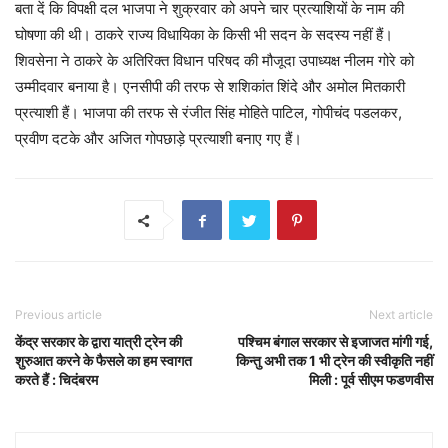
बता दें कि विपक्षी दल भाजपा ने शुक्रवार को अपने चार प्रत्याशियों के नाम की
घोषणा की थी। ठाकरे राज्य विधायिका के किसी भी सदन के सदस्य नहीं हैं।
शिवसेना ने ठाकरे के अतिरिक्त विधान परिषद की मौजूदा उपाध्यक्ष नीलम गोरे को
उम्मीदवार बनाया है। एनसीपी की तरफ से शशिकांत शिंदे और अमोल मितकारी
प्रत्याशी हैं। भाजपा की तरफ से रंजीत सिंह मोहिते पाटिल, गोपीचंद पडलकर,
प्रवीण दटके और अजित गोपछाड़े प्रत्याशी बनाए गए हैं।
Previous article
Next article
केंद्र सरकार के द्वारा यात्री ट्रेन की
पश्चिम बंगाल सरकार से इजाजत मांगी गई,
शुरुआत करने के फैसले का हम स्वागत
किन्तु अभी तक 1 भी ट्रेन की स्वीकृति नहीं
करते हैं : चिदंबरम
मिली : पूर्व सीएम फडणवीस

***

§ **Assignment**:
Output the listing above exactly as it stands; no picture should appear.

§ **Reply**:
बता दें कि विपक्षी दल भाजपा ने शुक्रवार को अपने चार प्रत्याशियों के नाम की
घोषणा की थी। ठाकरे राज्य विधायिका के किसी भी सदन के सदस्य नहीं हैं।
शिवसेना ने ठाकरे के अतिरिक्त विधान परिषद की मौजूदा उपाध्यक्ष नीलम गोरे को
उम्मीदवार बनाया है। एनसीपी की तरफ से शशिकांत शिंदे और अमोल मितकारी
प्रत्याशी हैं। भाजपा की तरफ से रंजीत सिंह मोहिते पाटिल, गोपीचंद पडलकर,
प्रवीण दटके और अजित गोपछाड़े प्रत्याशी बनाए गए हैं।
Previous article
Next article
केंद्र सरकार के द्वारा यात्री ट्रेन की
पश्चिम बंगाल सरकार से इजाजत मांगी गई,
शुरुआत करने के फैसले का हम स्वागत
किन्तु अभी तक 1 भी ट्रेन की स्वीकृति नहीं
करते हैं : चिदंबरम
मिली : पूर्व सीएम फडणवीस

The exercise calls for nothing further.